How many of the lines below contain "ماهه"? Reply with only that figure.

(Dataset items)
------------------------------------
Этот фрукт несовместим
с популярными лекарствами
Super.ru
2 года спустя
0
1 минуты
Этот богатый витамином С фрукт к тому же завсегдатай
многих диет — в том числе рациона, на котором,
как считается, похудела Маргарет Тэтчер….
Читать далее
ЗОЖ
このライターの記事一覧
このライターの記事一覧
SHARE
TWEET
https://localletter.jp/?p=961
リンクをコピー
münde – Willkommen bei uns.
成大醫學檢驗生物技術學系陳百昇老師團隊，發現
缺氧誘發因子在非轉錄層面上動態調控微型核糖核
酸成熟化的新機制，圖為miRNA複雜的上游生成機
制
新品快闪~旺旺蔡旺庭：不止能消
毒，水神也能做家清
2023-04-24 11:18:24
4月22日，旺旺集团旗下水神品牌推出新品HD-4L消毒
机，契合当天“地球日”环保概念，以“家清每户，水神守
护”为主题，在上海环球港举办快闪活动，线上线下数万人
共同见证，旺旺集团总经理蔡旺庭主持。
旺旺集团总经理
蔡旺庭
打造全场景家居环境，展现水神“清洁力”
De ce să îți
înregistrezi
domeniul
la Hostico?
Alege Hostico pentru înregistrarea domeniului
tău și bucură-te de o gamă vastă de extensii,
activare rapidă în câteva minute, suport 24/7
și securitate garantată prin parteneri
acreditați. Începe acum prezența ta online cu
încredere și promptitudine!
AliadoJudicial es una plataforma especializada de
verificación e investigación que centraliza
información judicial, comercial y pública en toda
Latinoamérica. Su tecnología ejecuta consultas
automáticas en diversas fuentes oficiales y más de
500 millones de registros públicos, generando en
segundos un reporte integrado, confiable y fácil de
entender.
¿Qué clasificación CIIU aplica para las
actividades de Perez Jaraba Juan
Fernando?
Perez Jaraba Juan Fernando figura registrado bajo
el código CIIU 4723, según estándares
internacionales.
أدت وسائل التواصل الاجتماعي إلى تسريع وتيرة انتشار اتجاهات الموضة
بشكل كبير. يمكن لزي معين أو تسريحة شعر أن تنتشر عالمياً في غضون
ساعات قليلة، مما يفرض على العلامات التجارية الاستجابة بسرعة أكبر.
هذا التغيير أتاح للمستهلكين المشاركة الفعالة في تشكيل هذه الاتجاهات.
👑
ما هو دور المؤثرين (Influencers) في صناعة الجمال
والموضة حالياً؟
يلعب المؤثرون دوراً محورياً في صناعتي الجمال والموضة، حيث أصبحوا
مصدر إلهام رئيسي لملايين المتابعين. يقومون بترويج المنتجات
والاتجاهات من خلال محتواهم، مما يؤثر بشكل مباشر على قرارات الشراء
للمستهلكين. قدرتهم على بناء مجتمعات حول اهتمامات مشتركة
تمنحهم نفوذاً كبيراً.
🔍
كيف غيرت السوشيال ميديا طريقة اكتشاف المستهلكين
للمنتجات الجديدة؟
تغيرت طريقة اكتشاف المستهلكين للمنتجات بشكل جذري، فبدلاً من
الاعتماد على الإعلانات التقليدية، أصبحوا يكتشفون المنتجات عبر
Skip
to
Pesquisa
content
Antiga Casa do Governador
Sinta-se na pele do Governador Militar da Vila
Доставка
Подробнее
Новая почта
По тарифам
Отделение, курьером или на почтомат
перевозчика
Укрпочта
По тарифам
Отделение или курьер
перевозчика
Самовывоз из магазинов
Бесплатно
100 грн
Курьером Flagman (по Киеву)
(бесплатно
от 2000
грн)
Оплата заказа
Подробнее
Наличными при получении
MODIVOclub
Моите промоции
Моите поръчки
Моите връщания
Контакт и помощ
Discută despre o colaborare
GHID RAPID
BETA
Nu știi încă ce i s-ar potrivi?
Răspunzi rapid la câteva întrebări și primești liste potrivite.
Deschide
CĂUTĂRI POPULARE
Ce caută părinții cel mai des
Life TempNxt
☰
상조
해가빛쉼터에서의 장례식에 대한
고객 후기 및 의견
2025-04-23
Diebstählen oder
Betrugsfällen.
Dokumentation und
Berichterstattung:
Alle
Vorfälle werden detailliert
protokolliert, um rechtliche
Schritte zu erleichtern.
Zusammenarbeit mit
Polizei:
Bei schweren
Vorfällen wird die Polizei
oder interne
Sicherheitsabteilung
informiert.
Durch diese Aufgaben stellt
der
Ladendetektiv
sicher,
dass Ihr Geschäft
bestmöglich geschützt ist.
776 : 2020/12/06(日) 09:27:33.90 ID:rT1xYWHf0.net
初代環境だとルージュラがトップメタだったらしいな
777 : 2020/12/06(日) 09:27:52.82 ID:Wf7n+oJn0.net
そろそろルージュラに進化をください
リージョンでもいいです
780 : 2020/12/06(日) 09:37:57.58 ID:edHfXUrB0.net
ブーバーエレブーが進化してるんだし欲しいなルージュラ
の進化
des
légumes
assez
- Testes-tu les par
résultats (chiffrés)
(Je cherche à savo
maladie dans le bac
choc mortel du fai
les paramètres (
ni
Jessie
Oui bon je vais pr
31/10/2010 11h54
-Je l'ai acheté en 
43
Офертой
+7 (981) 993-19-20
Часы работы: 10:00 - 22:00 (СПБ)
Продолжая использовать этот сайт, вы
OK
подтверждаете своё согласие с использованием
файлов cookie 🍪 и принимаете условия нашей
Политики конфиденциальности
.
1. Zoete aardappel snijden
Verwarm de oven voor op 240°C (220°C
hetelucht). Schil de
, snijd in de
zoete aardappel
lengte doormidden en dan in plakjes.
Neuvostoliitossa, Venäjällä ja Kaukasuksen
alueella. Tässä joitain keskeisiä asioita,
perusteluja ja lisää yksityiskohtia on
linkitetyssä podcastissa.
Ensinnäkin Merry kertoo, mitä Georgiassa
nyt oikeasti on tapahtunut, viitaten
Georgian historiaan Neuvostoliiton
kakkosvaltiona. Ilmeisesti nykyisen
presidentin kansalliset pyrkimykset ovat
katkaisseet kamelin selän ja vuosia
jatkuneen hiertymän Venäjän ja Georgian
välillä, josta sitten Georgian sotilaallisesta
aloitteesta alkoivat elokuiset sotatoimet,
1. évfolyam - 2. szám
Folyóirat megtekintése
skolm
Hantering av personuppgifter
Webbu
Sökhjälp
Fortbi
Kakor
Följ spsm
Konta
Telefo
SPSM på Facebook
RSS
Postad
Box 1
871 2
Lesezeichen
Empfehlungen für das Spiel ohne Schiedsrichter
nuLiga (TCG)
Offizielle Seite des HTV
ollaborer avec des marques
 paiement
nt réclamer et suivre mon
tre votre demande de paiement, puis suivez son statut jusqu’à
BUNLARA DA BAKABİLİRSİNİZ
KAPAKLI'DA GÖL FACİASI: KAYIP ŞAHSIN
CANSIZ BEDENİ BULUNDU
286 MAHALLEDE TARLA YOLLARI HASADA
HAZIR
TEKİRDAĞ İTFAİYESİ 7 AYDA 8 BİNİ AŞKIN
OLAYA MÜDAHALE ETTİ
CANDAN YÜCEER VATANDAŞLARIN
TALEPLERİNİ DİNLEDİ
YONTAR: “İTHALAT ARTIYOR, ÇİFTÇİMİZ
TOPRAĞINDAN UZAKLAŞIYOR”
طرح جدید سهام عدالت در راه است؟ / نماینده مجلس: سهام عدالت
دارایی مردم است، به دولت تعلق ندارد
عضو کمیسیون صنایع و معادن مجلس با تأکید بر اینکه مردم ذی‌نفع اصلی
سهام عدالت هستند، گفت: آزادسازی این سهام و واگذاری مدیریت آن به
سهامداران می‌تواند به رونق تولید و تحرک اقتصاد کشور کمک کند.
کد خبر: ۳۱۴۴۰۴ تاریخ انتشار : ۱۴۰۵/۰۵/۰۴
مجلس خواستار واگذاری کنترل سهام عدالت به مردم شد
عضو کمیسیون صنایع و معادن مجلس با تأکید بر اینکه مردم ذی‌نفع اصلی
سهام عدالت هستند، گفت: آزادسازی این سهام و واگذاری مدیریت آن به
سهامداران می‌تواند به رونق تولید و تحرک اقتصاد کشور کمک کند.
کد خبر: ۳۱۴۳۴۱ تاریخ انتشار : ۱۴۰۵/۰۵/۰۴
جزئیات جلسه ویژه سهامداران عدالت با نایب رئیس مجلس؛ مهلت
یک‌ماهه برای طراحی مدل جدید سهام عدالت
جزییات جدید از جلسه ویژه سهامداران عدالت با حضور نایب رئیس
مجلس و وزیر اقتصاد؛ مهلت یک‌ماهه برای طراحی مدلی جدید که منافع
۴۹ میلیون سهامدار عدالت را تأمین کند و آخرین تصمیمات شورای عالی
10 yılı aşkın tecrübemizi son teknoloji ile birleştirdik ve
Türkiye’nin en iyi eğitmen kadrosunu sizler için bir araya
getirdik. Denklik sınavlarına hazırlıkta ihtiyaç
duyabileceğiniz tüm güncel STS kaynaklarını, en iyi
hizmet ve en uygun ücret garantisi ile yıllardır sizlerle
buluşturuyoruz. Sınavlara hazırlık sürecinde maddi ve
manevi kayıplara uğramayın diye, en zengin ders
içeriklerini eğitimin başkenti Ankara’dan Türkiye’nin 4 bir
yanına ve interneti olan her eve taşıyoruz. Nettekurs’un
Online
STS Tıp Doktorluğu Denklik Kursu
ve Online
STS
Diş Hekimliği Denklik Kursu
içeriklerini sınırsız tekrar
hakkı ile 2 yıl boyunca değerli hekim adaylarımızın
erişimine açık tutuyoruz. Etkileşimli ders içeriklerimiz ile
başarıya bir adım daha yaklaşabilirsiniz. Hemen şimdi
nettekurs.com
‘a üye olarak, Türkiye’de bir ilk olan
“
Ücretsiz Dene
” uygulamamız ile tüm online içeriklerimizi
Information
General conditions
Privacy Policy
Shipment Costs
------------------------------------
> **Result for this exercise**:
2